At the Iowa State Capitol during the legislative session in early March, shortly after Russia invaded Ukraine, I encountered a group of teenage girls from other countries on a State Department sponsored tour. I asked them where they were from, and when one girl said she was from Ukraine, I naively asked, “Is your family O.K.?” Her shoulders drooped, and she replied, irritated. “They are SAFE, but they are not O.K. No one in Ukraine is O.K.”

Over 6.6 million Ukrainians have fled their country, and here in Iowa, we can help them. We can help them just as Iowa Governor Robert Ray helped lead the nation in resettling refugees from Vietnam, Laos, and Cambodia after the Vietnam War. The present Governor Kim Reynolds and President Joe Biden agree on very few things, but they do agree we need to help resettle Ukrainians.

Ukrainians are already here in some numbers, with most of them coming over after the dissolution of the Soviet Union in the late 1980’s and early 1990’s.
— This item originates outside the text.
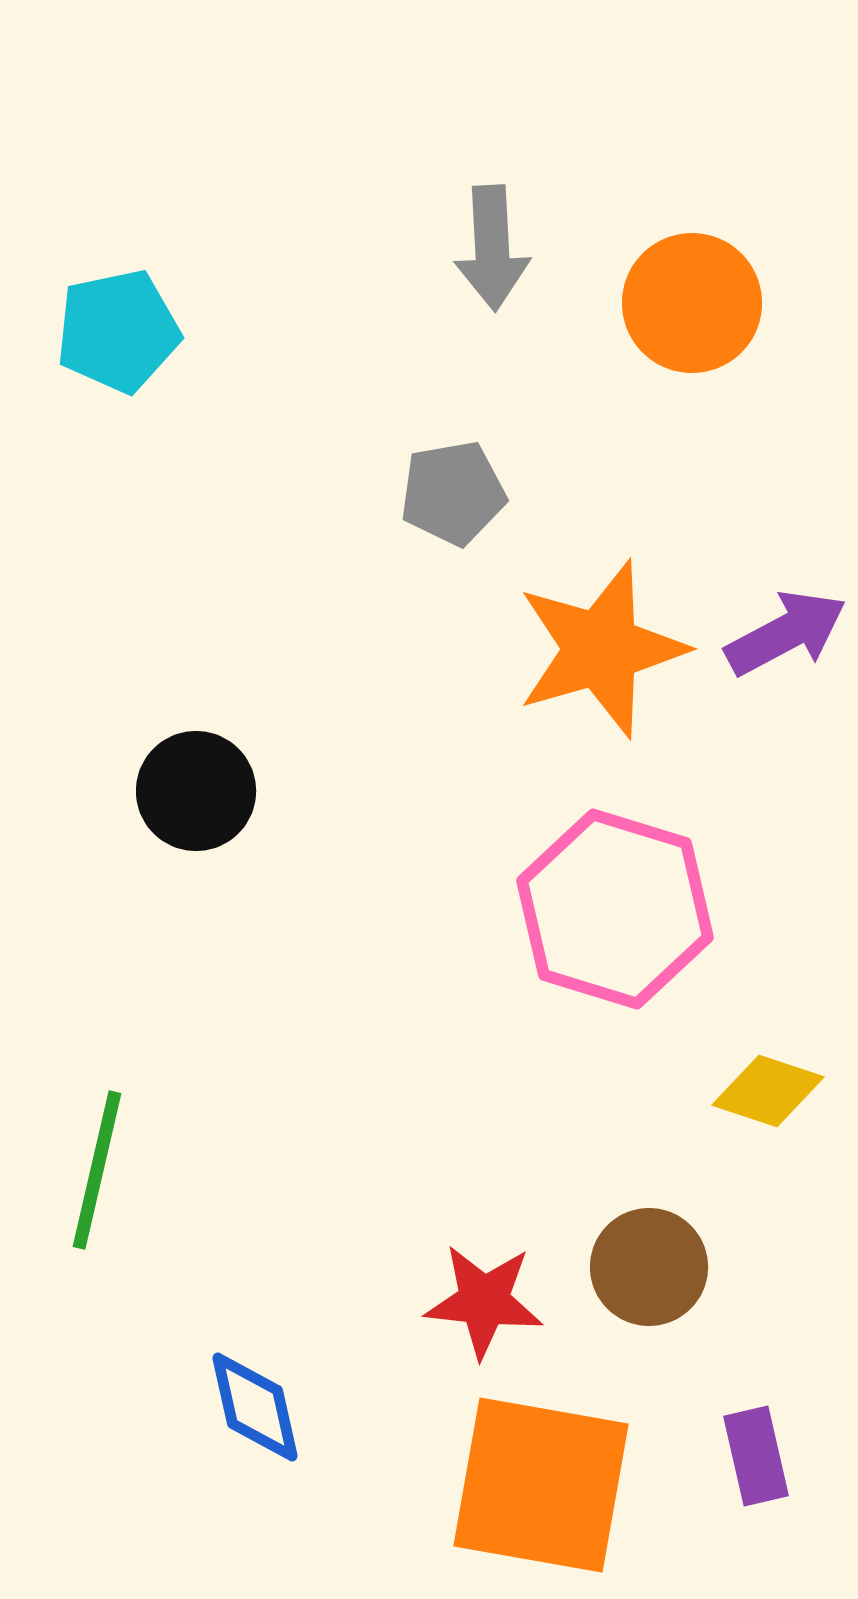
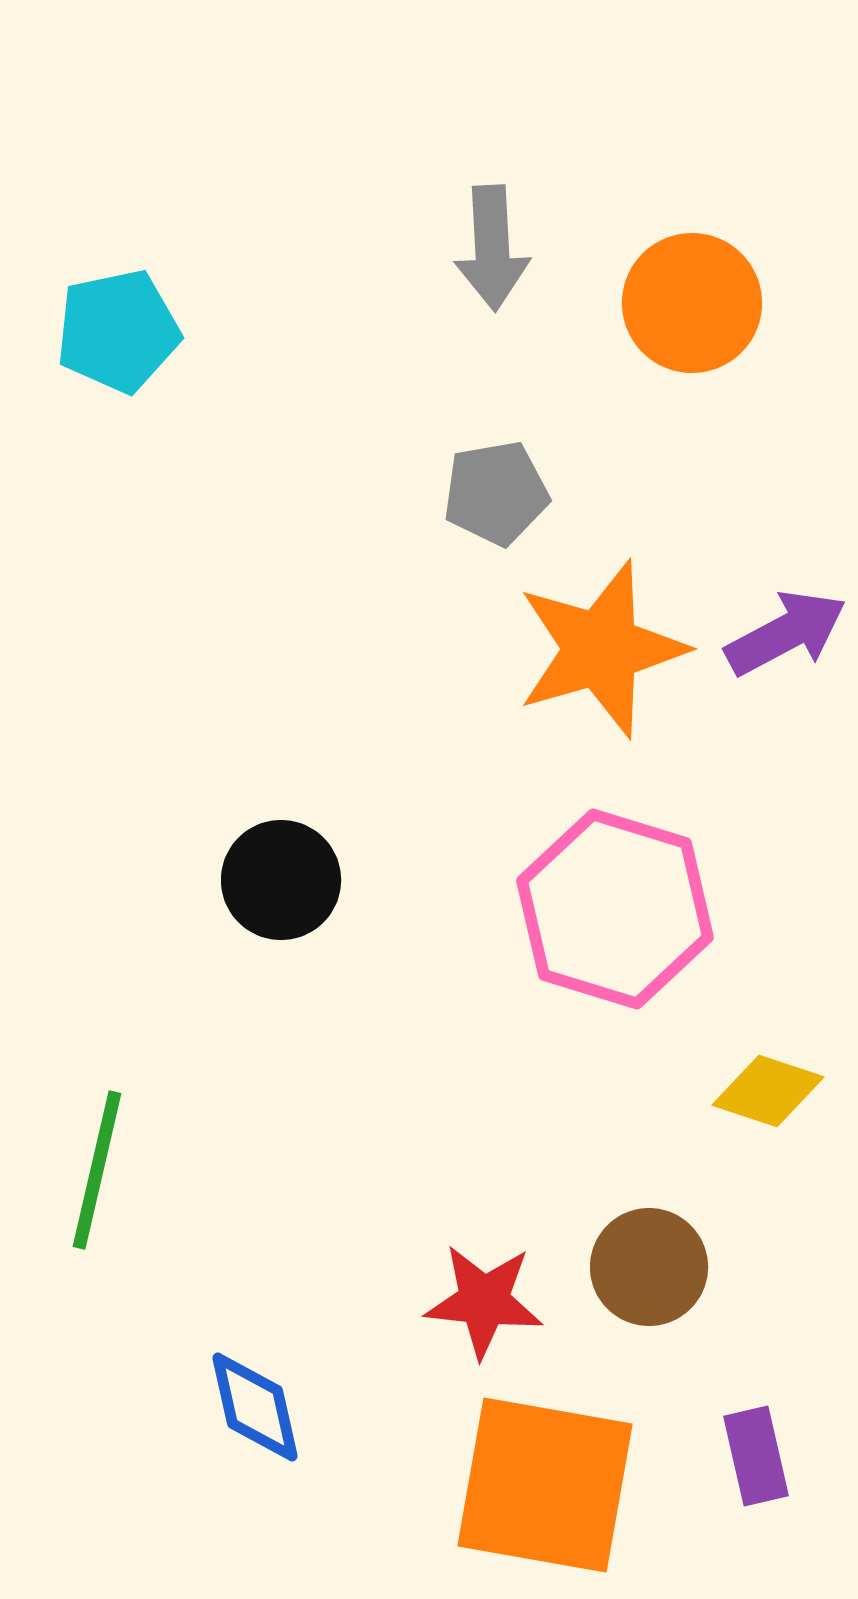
gray pentagon: moved 43 px right
black circle: moved 85 px right, 89 px down
orange square: moved 4 px right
They are valued members of our communities. They operate small businesses, work in factories and farms, in real estate and construction, just like the rest of us. For years my barber was Ukrainian. A woman from Ukraine who has a shop on the square speaks with pride about her two sons currently serving in the U.S. Air Force.

My rural Iowa county, population about 33,000, and other rural counties across America, are positioned to do what we can to help not only Ukrainian refugees, but others. It’s a stain on America that while we are willing to help Ukrainian refugees, because they look like the majority of our population, but aren’t as welcoming to Syrian, African, and those coming from south of the border because they don’t.

We should help and welcome refugees because we can, but also, if you need a cold-hearted economic reason, because we need them. Iowa Workforce Development reports that in December of 2019, Iowa had 60,000 job openings, and 49,000 unemployed people.